The news, released this morning, has had no impact on the EOS (ASX:EOS) share price: Commsec and Nabtrade had indicative opens of $2.65, which is down slightly from $2.70 where it closed at last night, but so far the potentially multi-billion-dollar deal hasn’t resonated with investors.

A prior deal in the region with the UAE, which EOS has been forced to come clean on after the State said it was a customer, is worth $450 million.

The deal comes at a time when public weapons deals with the Middle Eastern oil state are on the nose.

Both the US and the UK have pulled back from selling weapons to Saudi Arabia, in the wake of the murder of journalist Jamal Khashoggi in an embassy in Istanbul, Turkey.

EOS’ remote weapons systems (RWS) are platforms which hold military cannons, machine guns and missile launchers.

These can be mounted on small military vehicles or naval vessels, and remotely operated by a soldier who stays safely inside.

The EOS share price over the past year.
The EOS share price over the past year.

The ABC says it has seen confidential EOS board minutes which describe signing a Letter of Intent (LOI) for the sale of 500 remote weapons systems units which are for the Saudi Ministry of Interior.

The minutes reveal the company agreed to provide the RWS for use by Saudi Arabia in lots of 20 units from that year.

EOS has a business arrangement with US arms manufacturer Orbital ATK, via which the RWS is supplied to Saudi Arabia.

EOS has some very big names on its board, including one ex-Labor minister, a former air marshall and a former general.

Fred Bart chairs the company.
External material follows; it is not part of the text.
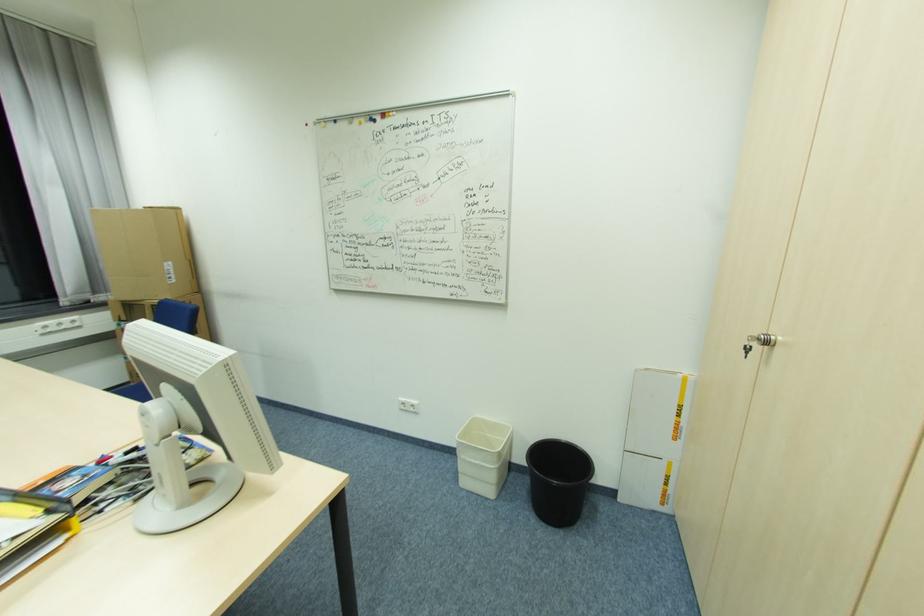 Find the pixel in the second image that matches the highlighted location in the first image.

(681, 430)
He is a personality in investing circles who also runs Audio Pixels (ASX:AKP), a company that claims to be making a speaker that can direct sound towards one angle only but which is yet to produce a working prototype.

Former Labor senator and minister Kate Lundy joined in March last year.

And Peter Leahy AC, a retired lieutenant general who ran the Australian army, and Geoff Brown AO, a retired Royal Australian Air Force air marshall, also sit on the board.